Stored data entries
· · · · ·
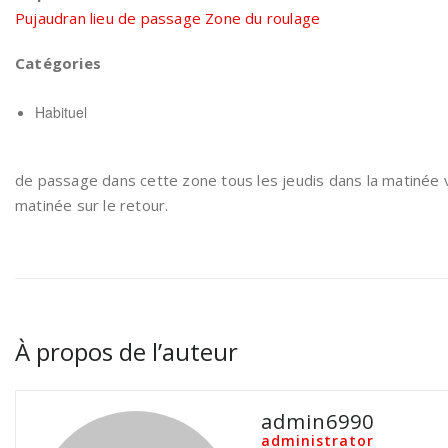
Pujaudran lieu de passage Zone du roulage
Catégories
Habituel
de passage dans cette zone tous les jeudis dans la matinée 
matinée sur le retour.
À propos de l’auteur
admin6990
administrator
· · · · ·
▶ **What the exercise asks**: Gather every line from the entries above where the word "passage" appears, and copy them.

▶ **Task response**:
Pujaudran lieu de passage Zone du roulage
de passage dans cette zone tous les jeudis dans la matinée 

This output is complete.